Material for the task
BEGIN
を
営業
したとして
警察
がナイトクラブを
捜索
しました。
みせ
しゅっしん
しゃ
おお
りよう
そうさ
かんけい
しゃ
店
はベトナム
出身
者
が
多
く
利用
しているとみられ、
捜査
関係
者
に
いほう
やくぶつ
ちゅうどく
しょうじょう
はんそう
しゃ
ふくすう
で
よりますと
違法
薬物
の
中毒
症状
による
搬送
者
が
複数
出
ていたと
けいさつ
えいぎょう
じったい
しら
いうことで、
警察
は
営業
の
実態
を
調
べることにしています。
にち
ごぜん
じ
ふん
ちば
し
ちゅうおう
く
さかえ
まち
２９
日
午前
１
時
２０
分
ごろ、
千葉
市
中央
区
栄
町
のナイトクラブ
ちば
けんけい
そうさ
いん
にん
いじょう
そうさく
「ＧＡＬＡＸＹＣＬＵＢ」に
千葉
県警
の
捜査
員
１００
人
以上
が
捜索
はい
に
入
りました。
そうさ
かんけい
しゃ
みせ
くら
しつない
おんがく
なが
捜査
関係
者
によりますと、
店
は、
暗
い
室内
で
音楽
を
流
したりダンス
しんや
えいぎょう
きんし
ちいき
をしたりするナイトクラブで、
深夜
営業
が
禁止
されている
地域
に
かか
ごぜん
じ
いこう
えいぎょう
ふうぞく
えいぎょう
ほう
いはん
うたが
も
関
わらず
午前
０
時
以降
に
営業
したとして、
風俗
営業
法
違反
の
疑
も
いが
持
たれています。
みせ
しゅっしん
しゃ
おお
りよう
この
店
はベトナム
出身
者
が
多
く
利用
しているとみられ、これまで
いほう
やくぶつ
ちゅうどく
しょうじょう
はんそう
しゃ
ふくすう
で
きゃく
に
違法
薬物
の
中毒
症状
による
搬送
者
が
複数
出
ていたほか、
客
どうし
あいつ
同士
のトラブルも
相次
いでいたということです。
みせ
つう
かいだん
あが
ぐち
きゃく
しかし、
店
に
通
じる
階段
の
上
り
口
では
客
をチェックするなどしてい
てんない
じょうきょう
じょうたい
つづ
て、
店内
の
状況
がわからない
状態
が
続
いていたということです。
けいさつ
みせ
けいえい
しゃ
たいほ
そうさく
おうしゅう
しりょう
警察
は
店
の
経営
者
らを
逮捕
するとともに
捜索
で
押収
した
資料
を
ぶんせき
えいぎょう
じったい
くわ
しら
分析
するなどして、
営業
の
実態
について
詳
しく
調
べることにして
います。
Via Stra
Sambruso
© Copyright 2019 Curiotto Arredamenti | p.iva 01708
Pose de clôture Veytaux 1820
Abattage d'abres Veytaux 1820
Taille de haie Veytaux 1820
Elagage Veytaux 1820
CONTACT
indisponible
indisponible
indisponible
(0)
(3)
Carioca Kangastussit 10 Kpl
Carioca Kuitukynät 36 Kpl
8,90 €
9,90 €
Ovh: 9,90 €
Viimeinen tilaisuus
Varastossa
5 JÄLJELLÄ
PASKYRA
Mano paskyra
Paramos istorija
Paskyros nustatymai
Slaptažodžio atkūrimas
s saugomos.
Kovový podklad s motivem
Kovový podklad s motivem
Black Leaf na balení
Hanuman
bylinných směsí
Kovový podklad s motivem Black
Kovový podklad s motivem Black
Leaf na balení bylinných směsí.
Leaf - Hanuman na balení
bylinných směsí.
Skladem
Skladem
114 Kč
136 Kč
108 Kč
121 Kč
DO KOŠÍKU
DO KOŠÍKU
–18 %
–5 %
END
Your goal
All of the entries must be written out exactly as they stand.

Written answer
を
営業
したとして
警察
がナイトクラブを
捜索
しました。
みせ
しゅっしん
しゃ
おお
りよう
そうさ
かんけい
しゃ
店
はベトナム
出身
者
が
多
く
利用
しているとみられ、
捜査
関係
者
に
いほう
やくぶつ
ちゅうどく
しょうじょう
はんそう
しゃ
ふくすう
で
よりますと
違法
薬物
の
中毒
症状
による
搬送
者
が
複数
出
ていたと
けいさつ
えいぎょう
じったい
しら
いうことで、
警察
は
営業
の
実態
を
調
べることにしています。
にち
ごぜん
じ
ふん
ちば
し
ちゅうおう
く
さかえ
まち
２９
日
午前
１
時
２０
分
ごろ、
千葉
市
中央
区
栄
町
のナイトクラブ
ちば
けんけい
そうさ
いん
にん
いじょう
そうさく
「ＧＡＬＡＸＹＣＬＵＢ」に
千葉
県警
の
捜査
員
１００
人
以上
が
捜索
はい
に
入
りました。
そうさ
かんけい
しゃ
みせ
くら
しつない
おんがく
なが
捜査
関係
者
によりますと、
店
は、
暗
い
室内
で
音楽
を
流
したりダンス
しんや
えいぎょう
きんし
ちいき
をしたりするナイトクラブで、
深夜
営業
が
禁止
されている
地域
に
かか
ごぜん
じ
いこう
えいぎょう
ふうぞく
えいぎょう
ほう
いはん
うたが
も
関
わらず
午前
０
時
以降
に
営業
したとして、
風俗
営業
法
違反
の
疑
も
いが
持
たれています。
みせ
しゅっしん
しゃ
おお
りよう
この
店
はベトナム
出身
者
が
多
く
利用
しているとみられ、これまで
いほう
やくぶつ
ちゅうどく
しょうじょう
はんそう
しゃ
ふくすう
で
きゃく
に
違法
薬物
の
中毒
症状
による
搬送
者
が
複数
出
ていたほか、
客
どうし
あいつ
同士
のトラブルも
相次
いでいたということです。
みせ
つう
かいだん
あが
ぐち
きゃく
しかし、
店
に
通
じる
階段
の
上
り
口
では
客
をチェックするなどしてい
てんない
じょうきょう
じょうたい
つづ
て、
店内
の
状況
がわからない
状態
が
続
いていたということです。
けいさつ
みせ
けいえい
しゃ
たいほ
そうさく
おうしゅう
しりょう
警察
は
店
の
経営
者
らを
逮捕
するとともに
捜索
で
押収
した
資料
を
ぶんせき
えいぎょう
じったい
くわ
しら
分析
するなどして、
営業
の
実態
について
詳
しく
調
べることにして
います。
Via Stra
Sambruso
© Copyright 2019 Curiotto Arredamenti | p.iva 01708
Pose de clôture Veytaux 1820
Abattage d'abres Veytaux 1820
Taille de haie Veytaux 1820
Elagage Veytaux 1820
CONTACT
indisponible
indisponible
indisponible
(0)
(3)
Carioca Kangastussit 10 Kpl
Carioca Kuitukynät 36 Kpl
8,90 €
9,90 €
Ovh: 9,90 €
Viimeinen tilaisuus
Varastossa
5 JÄLJELLÄ
PASKYRA
Mano paskyra
Paramos istorija
Paskyros nustatymai
Slaptažodžio atkūrimas
s saugomos.
Kovový podklad s motivem
Kovový podklad s motivem
Black Leaf na balení
Hanuman
bylinných směsí
Kovový podklad s motivem Black
Kovový podklad s motivem Black
Leaf na balení bylinných směsí.
Leaf - Hanuman na balení
bylinných směsí.
Skladem
Skladem
114 Kč
136 Kč
108 Kč
121 Kč
DO KOŠÍKU
DO KOŠÍKU
–18 %
–5 %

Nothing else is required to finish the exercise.